Tag: Treasury Regulation § 1.6664-2

  • Snow v. Commissioner, 141 T.C. 238 (2013): Calculation of Underpayment for Accuracy-Related Penalty Under I.R.C. § 6662

    Snow v. Commissioner, 141 T. C. 238 (2013)

    In Snow v. Commissioner, the U. S. Tax Court ruled on the correct computation of an underpayment for the purposes of applying the 20% accuracy-related penalty under I. R. C. § 6662. The court upheld the validity of regulations used to determine underpayment and clarified how to calculate it when a taxpayer overstates withholdings. This case is significant for establishing the method of calculating underpayments that include overstated withholding credits, impacting how penalties are assessed in similar situations.

    Parties

    Glenn Lee Snow (Petitioner) was the taxpayer and filed his case pro se.
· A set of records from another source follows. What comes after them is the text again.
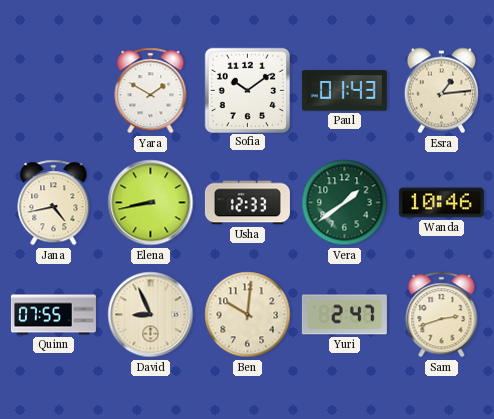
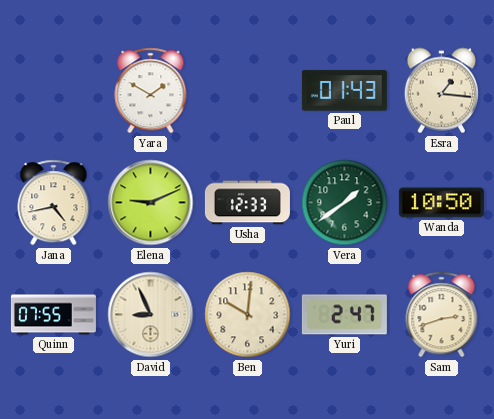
Sofia: 10:09 -> none
Esra: 1:14 -> 1:16
Elena: 8:43 -> 9:11
Wanda: 10:46 -> 10:50
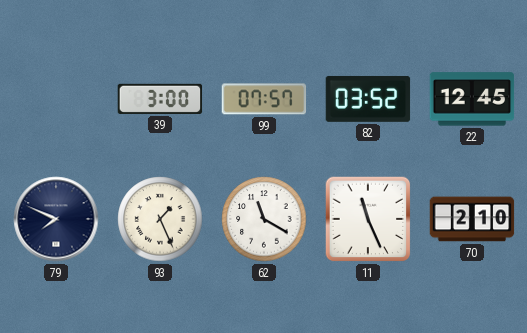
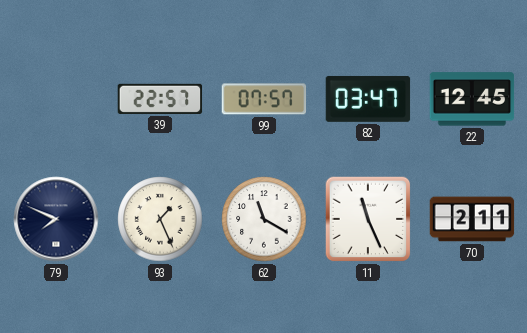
39: 3:00 -> 22:57
82: 03:52 -> 03:47
70: 2:10 -> 2:11
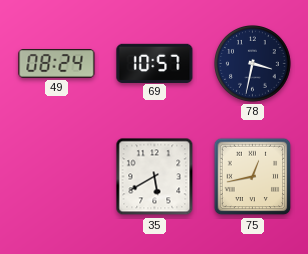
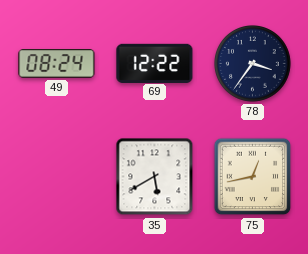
69: 10:57 -> 12:22
78: 3:32 -> 3:36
The Commissioner of Internal Revenue (Respondent) was represented by Martha J. Weber.

    Facts

    Glenn Lee Snow, a musician, filed his 2007 federal income tax return claiming zero tax liability and reported $16,684. 65 in federal income tax withholdings. However, this amount included $5,562. 13 in Social Security and Medicare taxes, which were incorrectly reported as federal income tax withholdings. The correct amount of federal income tax withheld was $11,117. 65. Consequently, Snow received a refund of $16,684. 65, which included $5,567 for which no federal income tax had been withheld. The IRS determined that Snow was liable for a $12,968 tax and a $3,707 accuracy-related penalty under I. R. C. § 6662(a) due to negligence and substantial understatement of income tax.

    Procedural History

    Snow’s case was initially addressed in a memorandum opinion, Snow v. Commissioner, T. C. Memo 2013-114, where the court found that Snow’s wages were includable in his income and held him liable for the accuracy-related penalty and an additional penalty under I. R. C. § 6673(a). Following this, the parties disputed the computation of the underpayment for the accuracy-related penalty, leading to the supplemental opinion in 141 T. C. 238. The Tax Court applied de novo review to the legal issues concerning the computation of the underpayment.

    Issue(s)

    Whether the Commissioner correctly calculated Snow’s underpayment for the purposes of applying the accuracy-related penalty under I. R. C. § 6662(a)?

    Rule(s) of Law

    I. R. C. § 6662(a) imposes a 20% accuracy-related penalty on any underpayment attributable to negligence or substantial understatement of income tax. I. R. C. § 6664(a) defines “underpayment” as the amount by which any tax imposed exceeds the excess of the sum of the amount shown as tax on the return plus amounts not shown but previously assessed, over the amount of rebates made. Treasury Regulation § 1. 6664-2 provides the formula for calculating underpayment, which includes adjustments for overstated withholding credits.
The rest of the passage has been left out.